В лунные ночи страхи и страсти все же прорываются — мчатся что есть мочи; можно расслышать их поспешный бег, их полет — надсадный, надрывный — вдоль улиц, над стенами, над крышами. Развеваются в воздухе смирительные рубахи, судорожно дергающиеся рукава и полы бьются о дома; молчалив полет слепой черной птицы с крыльями вампира, совы или стервятника, а может, с крыльями голубки, да, глупой голубки, которая только что вылетела из неволи, но затем обязательно вернется — опять за решетку. Лунными ночами страсти всегда одерживают верх, опережают, а страхи гонятся за ними, угрожая, заклиная не торопиться, пронзительно визжа — зовом неразличимого, но буйного ветра. Страсти перелетают со света в тень, из тени на свет, и тщетно страхи стараются догнать их. Почти полночи длится этот древний танец. А на рассвете, когда в небе еще видна луна, когда колокол бьет зорю, возобновляется пляска страстей и страхов. Утро приносит победу последним, и весь день напролет они будут упиваться ею, повиснув над папертью, над улицами, над площадью, в то время как страсти покоятся погребенными на щеках, на губах, под веками, на лбу, в ладонях, таятся в морщинах и морщинках или прячутся в сумеречных спальнях, исходя потом, пропитывающим воздух селения.

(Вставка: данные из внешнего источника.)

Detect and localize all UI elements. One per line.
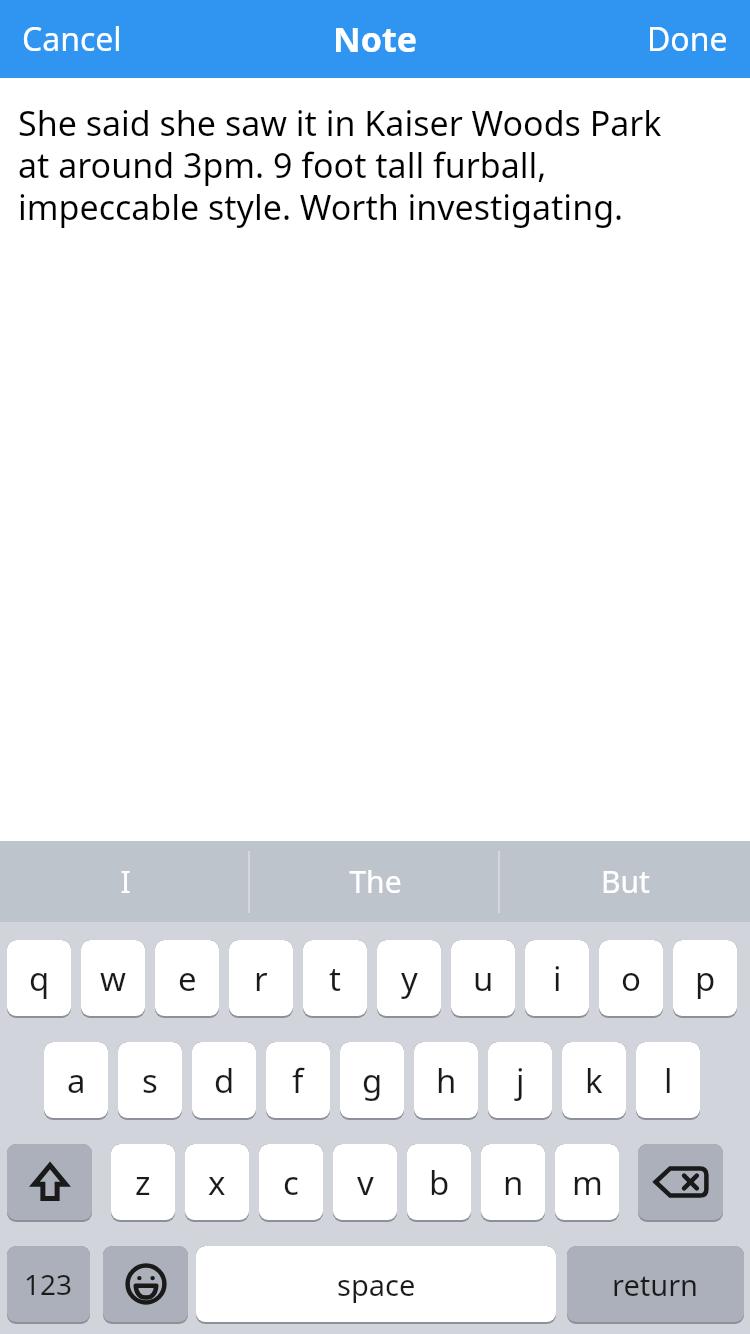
button[interactable]: g <box>340 1042 404 1118</box>
button[interactable]: But <box>500 841 750 922</box>
button[interactable]: l <box>636 1042 700 1118</box>
staticText: But <box>601 861 650 902</box>
staticText: c <box>283 1160 299 1205</box>
button[interactable]: space <box>196 1246 556 1322</box>
button[interactable]: I <box>0 841 250 922</box>
staticText: Note <box>333 16 417 62</box>
staticText: 123 <box>24 1265 73 1303</box>
button[interactable]: o <box>599 940 663 1016</box>
staticText: w <box>100 956 126 1001</box>
button[interactable]: z <box>111 1144 175 1220</box>
button[interactable]: c <box>259 1144 323 1220</box>
button[interactable]: r <box>229 940 293 1016</box>
staticText: t <box>329 956 341 1001</box>
staticText: Cancel <box>22 17 122 61</box>
staticText: v <box>357 1160 374 1205</box>
button[interactable]: f <box>266 1042 330 1118</box>
button[interactable]: q <box>7 940 71 1016</box>
staticText: Done <box>647 17 728 61</box>
button[interactable]: s <box>118 1042 182 1118</box>
staticText: r <box>254 956 268 1001</box>
button[interactable]: k <box>562 1042 626 1118</box>
button[interactable]: t <box>303 940 367 1016</box>
staticText: space <box>337 1265 416 1304</box>
staticText: u <box>473 956 494 1001</box>
button[interactable]: v <box>333 1144 397 1220</box>
button[interactable]: h <box>414 1042 478 1118</box>
button[interactable]: b <box>407 1144 471 1220</box>
button[interactable]: j <box>488 1042 552 1118</box>
button[interactable]: Backspace <box>638 1144 723 1220</box>
button[interactable]: Shift <box>7 1144 92 1220</box>
staticText: The <box>349 861 402 902</box>
staticText: b <box>429 1160 450 1205</box>
button[interactable]: n <box>481 1144 545 1220</box>
button[interactable]: m <box>555 1144 619 1220</box>
staticText: x <box>208 1160 226 1205</box>
button[interactable]: a <box>44 1042 108 1118</box>
button[interactable]: She said she saw it in Kaiser Woods Park… <box>0 78 750 841</box>
staticText: d <box>214 1058 235 1103</box>
staticText: z <box>135 1160 151 1205</box>
button[interactable]: w <box>81 940 145 1016</box>
staticText: y <box>401 956 418 1001</box>
button[interactable]: 123 <box>7 1246 90 1322</box>
staticText: g <box>362 1058 383 1103</box>
button[interactable]: e <box>155 940 219 1016</box>
staticText: q <box>29 956 50 1001</box>
staticText: k <box>585 1058 603 1103</box>
staticText: h <box>436 1058 457 1103</box>
button[interactable]: p <box>673 940 737 1016</box>
staticText: return <box>612 1265 699 1304</box>
button[interactable]: d <box>192 1042 256 1118</box>
staticText: a <box>67 1058 86 1103</box>
staticText: s <box>142 1058 158 1103</box>
staticText: She said she saw it in Kaiser Woods Park… <box>18 100 692 230</box>
staticText: i <box>553 956 562 1001</box>
button[interactable]: i <box>525 940 589 1016</box>
staticText: l <box>664 1058 673 1103</box>
staticText: o <box>621 956 641 1001</box>
button[interactable]: u <box>451 940 515 1016</box>
staticText: p <box>695 956 716 1001</box>
button[interactable]: return <box>567 1246 744 1322</box>
button[interactable]: Done <box>633 9 742 69</box>
staticText: m <box>572 1160 603 1205</box>
staticText: I <box>120 861 131 902</box>
button[interactable]: y <box>377 940 441 1016</box>
button[interactable]: The <box>250 841 500 922</box>
staticText: n <box>503 1160 524 1205</box>
button[interactable]: Cancel <box>8 9 136 69</box>
staticText: f <box>292 1058 304 1103</box>
button[interactable]: Emoji keyboard <box>103 1246 188 1322</box>
button[interactable]: x <box>185 1144 249 1220</box>
staticText: e <box>178 956 197 1001</box>
staticText: j <box>516 1058 525 1103</box>
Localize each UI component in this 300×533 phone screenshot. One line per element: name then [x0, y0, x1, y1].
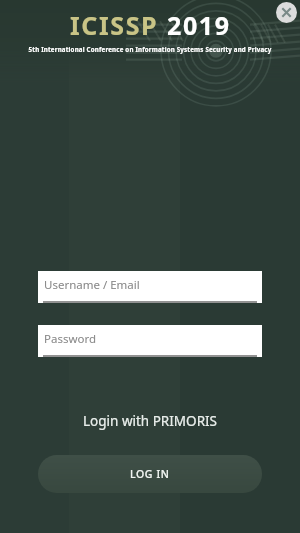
- button[interactable]: Username / Email: [38, 271, 262, 303]
- button[interactable]: LOG IN: [38, 455, 262, 493]
- staticText: Username / Email: [44, 277, 140, 293]
- staticText: Password: [44, 331, 97, 347]
- staticText: LOG IN: [130, 467, 170, 481]
- button[interactable]: Close: [276, 2, 297, 23]
- staticText: ICISSP: [70, 8, 159, 42]
- staticText: 2019: [167, 8, 231, 42]
- button[interactable]: Password: [38, 325, 262, 357]
- staticText: 5th International Conference on Informat…: [18, 45, 282, 53]
- staticText: Login with PRIMORIS: [83, 412, 218, 430]
- button[interactable]: Login with PRIMORIS: [0, 408, 300, 434]
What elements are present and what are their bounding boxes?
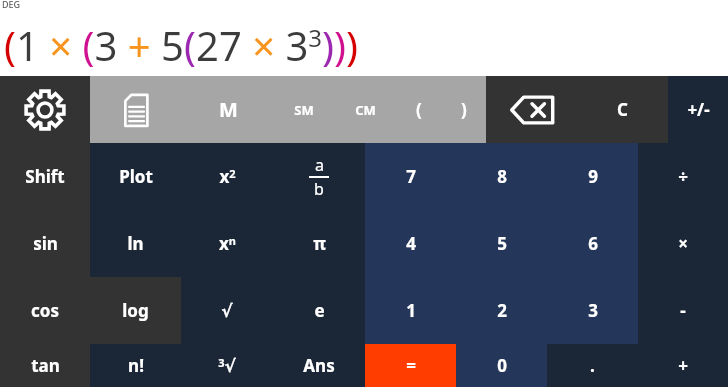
staticText: e <box>314 299 325 322</box>
staticText: log <box>122 299 149 322</box>
staticText: - <box>680 299 686 322</box>
staticText: 7 <box>406 165 416 188</box>
button[interactable]: e <box>273 277 365 344</box>
button[interactable]: log <box>90 277 181 344</box>
staticText: Plot <box>119 165 153 188</box>
staticText: n! <box>128 354 144 377</box>
staticText: M <box>219 96 238 123</box>
button[interactable]: xn <box>181 210 273 277</box>
button[interactable]: SM <box>274 76 334 143</box>
staticText: 8 <box>497 165 507 188</box>
button[interactable]: . <box>547 344 638 387</box>
button[interactable]: 2 <box>456 277 547 344</box>
staticText: √ <box>221 301 233 321</box>
button[interactable]: Backspace <box>486 76 577 143</box>
button[interactable]: 9 <box>547 143 638 210</box>
button[interactable]: × <box>638 210 728 277</box>
staticText: C <box>617 98 628 121</box>
staticText: 9 <box>588 165 598 188</box>
button[interactable]: 5 <box>456 210 547 277</box>
button[interactable]: C <box>577 76 668 143</box>
staticText: ÷ <box>678 165 688 188</box>
staticText: ) <box>461 98 467 121</box>
staticText: SM <box>294 101 314 119</box>
button[interactable]: = <box>365 344 456 387</box>
staticText: DEG <box>2 0 21 10</box>
staticText: π <box>313 232 326 255</box>
staticText: Shift <box>25 165 65 188</box>
staticText: b <box>314 178 324 200</box>
staticText: ln <box>127 232 144 255</box>
button[interactable]: π <box>273 210 365 277</box>
button[interactable]: x2 <box>181 143 273 210</box>
staticText: tan <box>31 354 60 377</box>
button[interactable]: 1 <box>365 277 456 344</box>
button[interactable]: 8 <box>456 143 547 210</box>
button[interactable]: Notes <box>90 76 182 143</box>
button[interactable]: Ans <box>273 344 365 387</box>
button[interactable]: √ <box>181 277 273 344</box>
staticText: × <box>678 232 688 255</box>
button[interactable]: ÷ <box>638 143 728 210</box>
button[interactable]: n! <box>90 344 181 387</box>
button[interactable]: 6 <box>547 210 638 277</box>
button[interactable]: + <box>638 344 728 387</box>
button[interactable]: ) <box>441 76 486 143</box>
button[interactable]: 4 <box>365 210 456 277</box>
staticText: cos <box>31 299 59 322</box>
staticText: 5 <box>497 232 507 255</box>
button[interactable]: ln <box>90 210 181 277</box>
button[interactable]: a <box>273 143 365 210</box>
button[interactable]: ( <box>396 76 441 143</box>
staticText: a <box>315 154 324 176</box>
staticText: Ans <box>303 354 335 377</box>
button[interactable]: Shift <box>0 143 90 210</box>
staticText: 3√ <box>218 355 236 376</box>
button[interactable]: M <box>182 76 274 143</box>
staticText: +/- <box>687 98 710 121</box>
staticText: 4 <box>406 232 416 255</box>
staticText: 0 <box>497 354 507 377</box>
button[interactable]: +/- <box>668 76 728 143</box>
staticText: 6 <box>588 232 598 255</box>
button[interactable]: CM <box>334 76 396 143</box>
button[interactable]: 7 <box>365 143 456 210</box>
staticText: sin <box>33 232 58 255</box>
staticText: ( <box>416 98 422 121</box>
staticText: x2 <box>219 165 236 188</box>
staticText: CM <box>355 101 376 119</box>
staticText: 1 <box>406 299 416 322</box>
button[interactable]: tan <box>0 344 90 387</box>
button[interactable]: Plot <box>90 143 181 210</box>
button[interactable]: sin <box>0 210 90 277</box>
staticText: + <box>678 354 688 377</box>
staticText: (1 × (3 + 5(27 × 33))) <box>4 18 359 72</box>
button[interactable]: Settings <box>0 76 90 143</box>
staticText: 2 <box>497 299 507 322</box>
staticText: 3 <box>588 299 598 322</box>
staticText: = <box>406 354 416 377</box>
button[interactable]: - <box>638 277 728 344</box>
button[interactable]: cos <box>0 277 90 344</box>
staticText: xn <box>219 232 236 255</box>
staticText: . <box>590 354 595 377</box>
button[interactable]: 3 <box>547 277 638 344</box>
button[interactable]: 3√ <box>181 344 273 387</box>
button[interactable]: 0 <box>456 344 547 387</box>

Лунными ночами в домах на окраине, — хотя, кому известно, быть может, и за стенами какого-либо из домов посреди селения, — звучат под сурдинку струны гитар: их чрево полно безысходной тоской, и струны — это языки тайных желаний. Лунными ночами затягивают в укромных погребках непристойную песню, песню, заставляющую содрогнуться от страха — всадника тайных желаний. Лунными ночами источают нежную грусть обезвоженные водоемы на площади, чьи камни, даже камни томятся несбыточными помыслами и жаждой милосердия также несбыточной. Эти водоемы никогда — ни лунными ночами, ни даже самой черной, непроглядной ночью — не слышали любовных речей; никогда не бывало близ них никого и ничего, кроме желаний, замерших в одиночестве; никогда на их камни не присаживались влюбленные, сплетая пальцы в лихорадочном порыве. Сухие водоемы, полированные временем камни…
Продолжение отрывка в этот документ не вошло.